What should I look for in a good navigator?+

Clear communication about what they will and won't do. Responsiveness. A defined process for how they'll coordinate with your providers — not just vague promises. If they're clinical, verify their credentials. If they're non-clinical, understand exactly what administrative functions they cover. And ask how they'll keep you informed: written updates, phone calls, portal access, or some combination.
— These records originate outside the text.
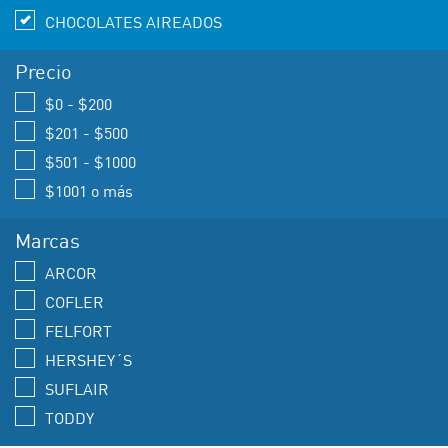
CHOCOLATES AIREADOS
Precio
$0 - $200
$201 - $500
$501 - $1000
$1001 o más
Marcas
ARCOR
COFLER
FELFORT
HERSHEY´S
SUFLAIR
TODDY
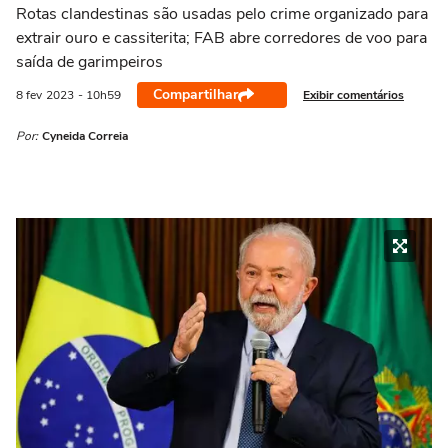
Rotas clandestinas são usadas pelo crime organizado para
extrair ouro e cassiterita; FAB abre corredores de voo para
saída de garimpeiros
Compartilhar
Exibir comentários
8 fev
2023
- 10h59
Por:
Cyneida Correia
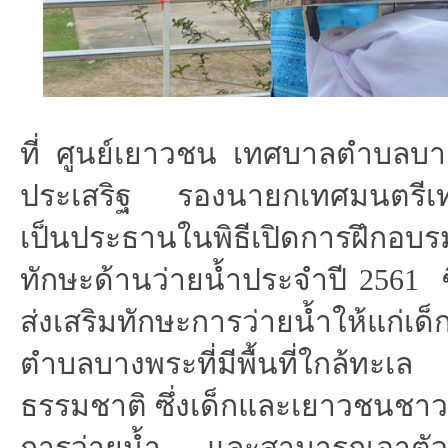
ที่
ศูนย์เยาวชน เทศบาลตำบลบา
ประเสริฐ รองนายกเทศมนตรี
เป็นประธานในพิธีเปิดการฝึกอบร
ทักษะด้านว่ายน้ำประจำปี 2561 ซึ่
ส่งเสริมทักษะการว่ายน้ำให้แก
ตำบลบางพระที่มีพื้นที่ใกล้
ธรรมชาติ ซึ่งเด็กและเยาวชนชา
การว่ายน้ำ และสามารถเอาตัวรอ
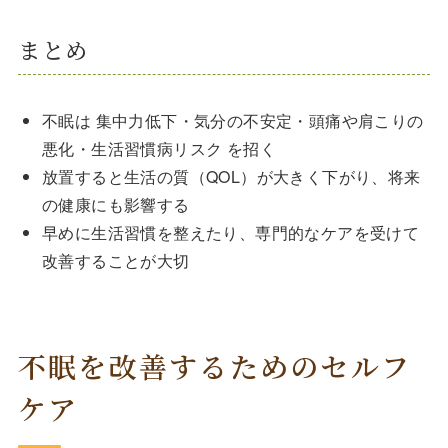
まとめ
不眠は 集中力低下・気分の不安定・頭痛や肩こりの
悪化・生活習慣病リスク を招く
放置すると生活の質（QOL）が大きく下がり、将来
の健康にも影響する
早めに生活習慣を整えたり、専門的なケアを受けて
改善することが大切
不眠を改善するためのセルフ
ケア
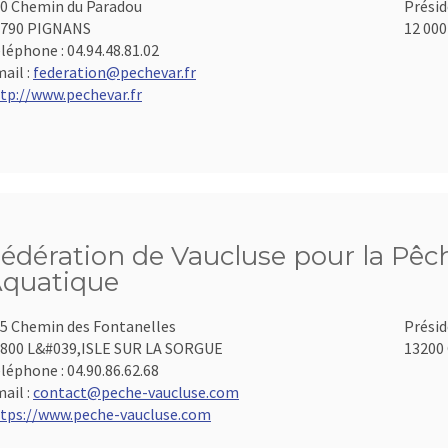
0 Chemin du Paradou
Présid
3790 PIGNANS
12 000
léphone :
04.94.48.81.02
ail :
federation@pechevar.fr
tp://www.pechevar.fr
édération de Vaucluse pour la Pêch
quatique
5 Chemin des Fontanelles
Présid
800 L&#039,ISLE SUR LA SORGUE
13200 
léphone :
04.90.86.62.68
ail :
contact@peche-vaucluse.com
tps://www.peche-vaucluse.com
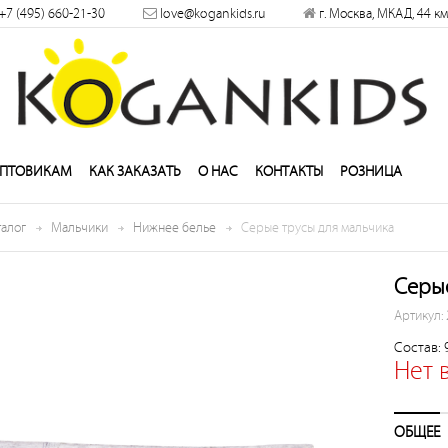
+7 (495) 660-21-30
love@kogankids.ru
г. Москва, МКАД, 44 км
решить
ПТОВИКАМ
КАК ЗАКАЗАТЬ
О НАС
КОНТАКТЫ
РОЗНИЦА
талог
Мальчики
Нижнее белье
Серые трусы для мальчика
Серые
Артикул:
Состав: 
Нет 
ОБЩЕЕ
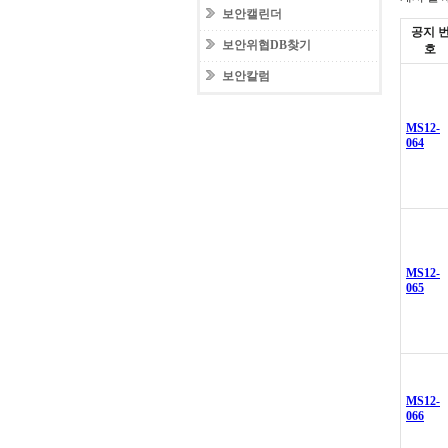
보안캘린더
공지 
보안위협DB찾기
호
보안칼럼
MS12-
064
MS12-
065
MS12-
066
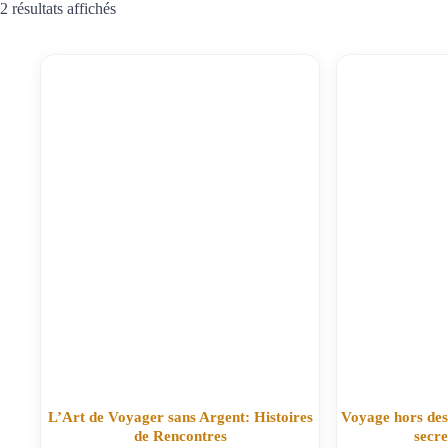
2 résultats affichés
L’Art de Voyager sans Argent: Histoires
Voyage hors des 
de Rencontres
secre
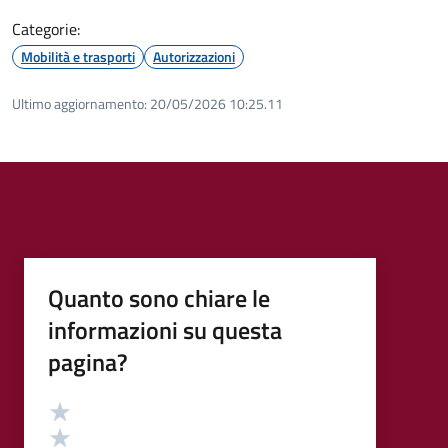
Categorie:
Mobilità e trasporti
Autorizzazioni
Ultimo aggiornamento:
20/05/2026 10:25.11
Quanto sono chiare le
informazioni su questa
pagina?
Valutazione
Valuta 5 stelle su 5
Valuta 4 stelle su 5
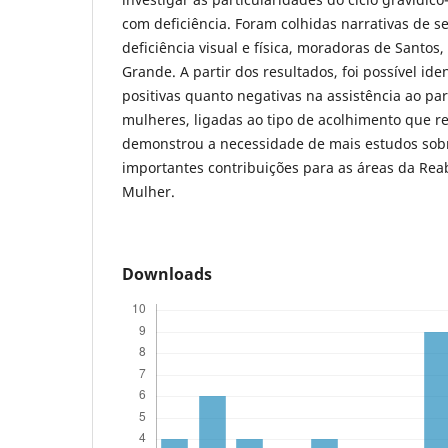
com deficiência. Foram colhidas narrativas de 
deficiência visual e física, moradoras de Santos,
Grande. A partir dos resultados, foi possível ide
positivas quanto negativas na assistência ao pa
mulheres, ligadas ao tipo de acolhimento que 
demonstrou a necessidade de mais estudos sobr
importantes contribuições para as áreas da Rea
Mulher.
Downloads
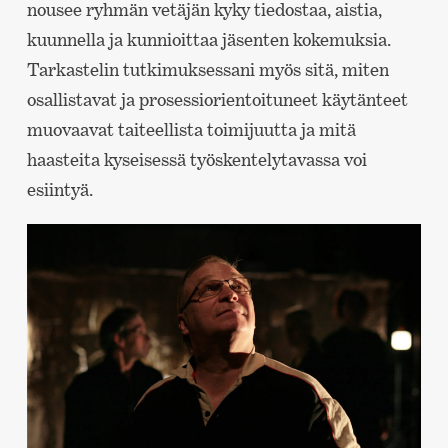
nousee ryhmän vetäjän kyky tiedostaa, aistia,
kuunnella ja kunnioittaa jäsenten kokemuksia.
Tarkastelin tutkimuksessani myös sitä, miten
osallistavat ja prosessiorientoituneet käytänteet
muovaavat taiteellista toimijuutta ja mitä
haasteita kyseisessä työskentelytavassa voi
esiintyä.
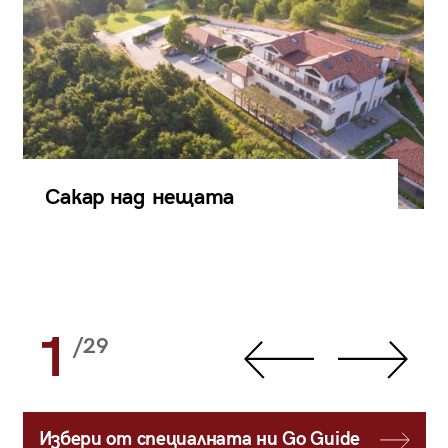
Сакар над нещата
1
/29
Избери от специалната ни Go Guide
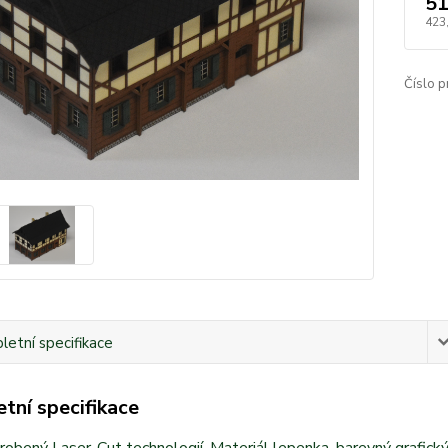
51
423
Číslo p
etní specifikace
tní specifikace
obený Laser-Cut technologií. Materiál lepenka, barevný grafický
I'm managing my own healthcare — is this really for me, or just for elderly people?+

Navigation is for anyone dealing with healthcare complexity. That includes adults managing chronic conditions, people recovering from major procedures, individuals coordinating care across multiple specialists, and — yes — older adults with accumulating needs. The common denominator isn't age; it's the volume of coordination required and whether you have someone reliably doing it.

Sources

  1. Fawcett SE, et al. "A taxonomy of healthcare navigation: an umbrella review of role titles and functions." Frontiers in Health Services (2025). frontiersin.org. Umbrella review of 26 systematic reviews identifying 78 unique navigator role titles aggregated into 7 categories.
  2. Centers for Medicare & Medicaid Services (CMS). "Principal Illness Navigation services — CY 2024 Physician Fee Schedule Final Rule." cms.gov. Medicare began reimbursing PIN services January 1, 2024 for person-centered assessments, care coordination, and health education for serious conditions lasting 3+ months.
  3. Bernardo BM, et al. "Patient navigation programs for cancer care: an updated evaluation using the RE-AIM framework." Systematic Reviews (2024). pubmed.ncbi.nlm.nih.gov. Patient navigation improves access to care and health outcomes, with strongest evidence in cancer screening and treatment.
  4. Agency for Healthcare Research and Quality (AHRQ). "Care Coordination." ahrq.gov. Defines care coordination as organizing patient care activities and sharing information among all concerned with a patient's care.
  5. Shekelle PG, et al. "The top patient safety strategies that can be encouraged for adoption now." Annals of Internal Medicine (2013); updated in AHRQ Patient Safety Network evidence summaries. psnet.ahrq.gov. Across 47 AHRQ-funded patient safety projects generating 198 publications, communication improvement was the focus of 55% of projects.
  6. Starmer AJ, et al. "Changes in medical errors after implementation of a handoff program." New England Journal of Medicine (2014). nejm.org. The I-PASS handoff bundle decreased handoff-related adverse events by 42% across multiple sites.